I was raised to love literature, to read voraciously, to think independently, and to question until I was satisfied with the answer.  Although I grew up hearing the name Sheridan all the time, I didn’t really begin to feel the reality of his influence over my life until I became a teacher myself.  Attending conferences and hearing his name uttered with reverence, I knew that his ideas were important. The first time I sat in a room and had him put me through a Literature Workshop, I was able to reflect on the many forces that had made me into the thinker and teacher I was on that day.

I was lucky enough to be born to a person who had studied with him, I was lucky enough to be in the AP English class of a friend and colleague of his, David McEachen, and I was lucky enough to find a profession that I truly love, but it isn’t luck that brought me to Teachers College.  It was a conscious decision on my part to want to become the very best teacher I can be, and I know that the person who can help me along that path is Sheridan Blau.   The thing that I have learned most from him is how to listen to students. Watching him in a workshop, he has a way of validating the ideas of participants, be they students or teachers, and yet simultaneously leading them to deeper clarity and thoughtfulness with their own ideas; his ability to encourage metacognition about the process of reading is a skill I hope to cultivate in myself, and his work to put the responsibility for thinking and learning in the hands of the students is a technique I try to enact in my own classroom every minute of every day.

In what other ways have your parents’ work as educators influenced you?

From an early age, my parents taught me to care about and to love literature, and my time in the classroom has taught me to care about each and every student, particularly those who frustrate me the most. It took my father a long time to find his vocation, but he found it in teaching. He has always been motivated by a search for social justice, his office bookshelves filled with books by Morris Dees, Parker Palmer and Paulo Freire, and his ethic of teaching tolerance influenced me to try and bring education and care into schools that need it most. I think that I have made great progress towards my goal of always teaching from an ethic of caring, but I believe that in order to truly become the best educator I can be, I have so much more to learn. 

Do you see your work with Reading and Math Buddies fitting into your vision of social justice?
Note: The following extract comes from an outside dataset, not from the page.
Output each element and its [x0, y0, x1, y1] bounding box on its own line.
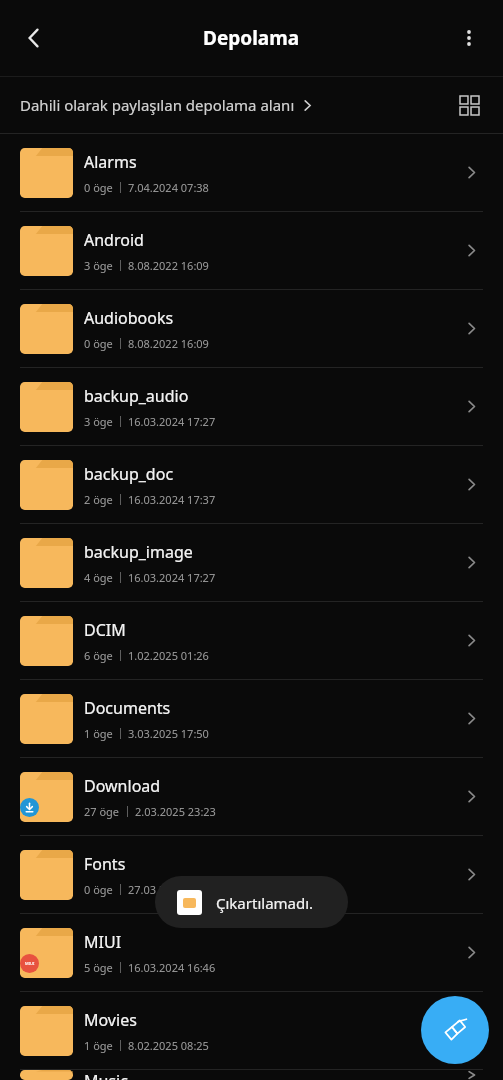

I absolutely see working with Reading Buddies as an opportunity to work as a social justice educator.  I think that it is the obligation of an institution with myriad resources to use those resources in any way possible to help in a community, and not just in eventually creating educators with skill and compassion, but in using those educators in all phases of their own development to institute their own visions of social justice education.  I also think that, in my mission to become a better teacher, I can’t totally remove myself from the classroom and just think about teaching.  Although I am leaving a full-time teaching position, I think that continuing to have a place to practice my ideas, to test myself, and to create opportunities for the trial and error of my own teaching and learning is incredibly important.
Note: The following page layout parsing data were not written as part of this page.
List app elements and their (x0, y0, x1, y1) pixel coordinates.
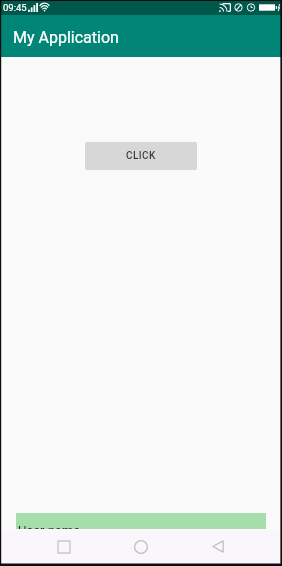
button[interactable]: Recent apps (47, 530, 81, 563)
button[interactable]: Home (124, 530, 158, 563)
staticText: CLICK (126, 150, 156, 162)
staticText: User name (18, 523, 81, 529)
staticText: 09:45 (3, 2, 27, 13)
button[interactable]: CLICK (85, 142, 197, 170)
button[interactable]: Back (201, 530, 235, 563)
button[interactable]: User name (16, 513, 266, 529)
staticText: My Application (13, 28, 119, 47)
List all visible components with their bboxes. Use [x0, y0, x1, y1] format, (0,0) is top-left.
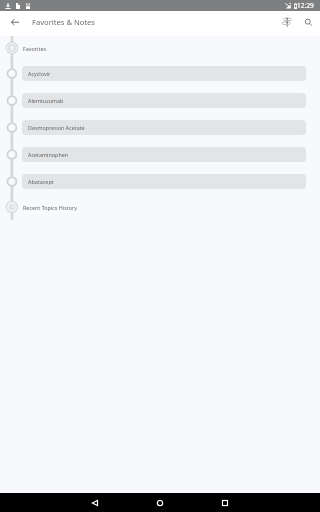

You’ve been a teacher for over five years. How would you describe your experience as a teacher at Marymount, a Catholic girls’ school in Los Angeles?

Marymount was a refuge for me when I first arrived, seeking sanctuary from a painful and frustrating first year of teaching.  I left Columbia with a fire and a desire to bring great education to kids who needed it, and the fire was dampened almost to extinction by my inexperience coupled with the sad and frustrated state of affairs in two struggling public schools.  Marymount has been a home, and a safe place for me to grow as a teacher.  However, like all sanctuaries, the time has come for me to go and be more challenged and more independent.  I had an incredible amount of support there, for which I am grateful: I would not have grown into the teacher I am without the wisdom and help of colleagues I value and will miss.  But right now, I feel that to truly fulfill my vocation, I need to be back in the classroom as a student for a time, and TC is the perfect place for the quest I am now beginning.